* **DATASET ENTRIES**:

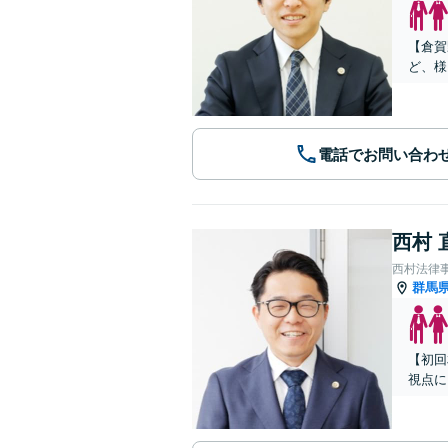
【倉賀
ど、様
電話でお問い合わ
西村 
西村法律
群馬
【初回
視点に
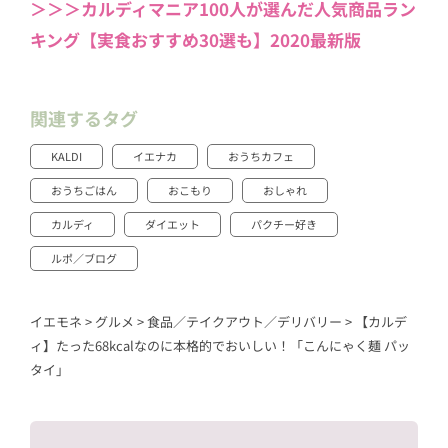
＞＞＞カルディマニア100人が選んだ人気商品ラン
キング【実食おすすめ30選も】2020最新版
関連するタグ
KALDI
イエナカ
おうちカフェ
おうちごはん
おこもり
おしゃれ
カルディ
ダイエット
パクチー好き
ルポ／ブログ
イエモネ
>
グルメ
>
食品／テイクアウト／デリバリー
>
【カルデ
ィ】たった68kcalなのに本格的でおいしい！「こんにゃく麺 パッ
タイ」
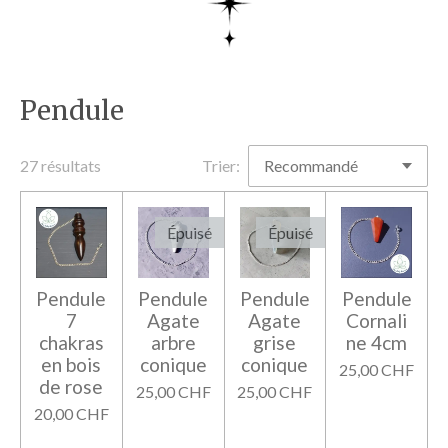
Pendule
27 résultats
Trier:
Épuisé
Épuisé
Pendule
Pendule
Pendule
Pendule
7
Agate
Agate
Cornali
chakras
arbre
grise
ne 4cm
en bois
conique
conique
25,00 CHF
de rose
25,00 CHF
25,00 CHF
20,00 CHF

* **ASSIGNMENT**: When you retype the material above, copy each line exactly and drop whatever images appear in it.

* **REPLY**:
【倉賀
ど、様
電話でお問い合わ
西村 
西村法律
群馬
【初回
視点に
＞＞＞カルディマニア100人が選んだ人気商品ラン
キング【実食おすすめ30選も】2020最新版
関連するタグ
KALDI
イエナカ
おうちカフェ
おうちごはん
おこもり
おしゃれ
カルディ
ダイエット
パクチー好き
ルポ／ブログ
イエモネ
>
グルメ
>
食品／テイクアウト／デリバリー
>
【カルデ
ィ】たった68kcalなのに本格的でおいしい！「こんにゃく麺 パッ
タイ」
Pendule
27 résultats
Trier:
Épuisé
Épuisé
Pendule
Pendule
Pendule
Pendule
7
Agate
Agate
Cornali
chakras
arbre
grise
ne 4cm
en bois
conique
conique
25,00 CHF
de rose
25,00 CHF
25,00 CHF
20,00 CHF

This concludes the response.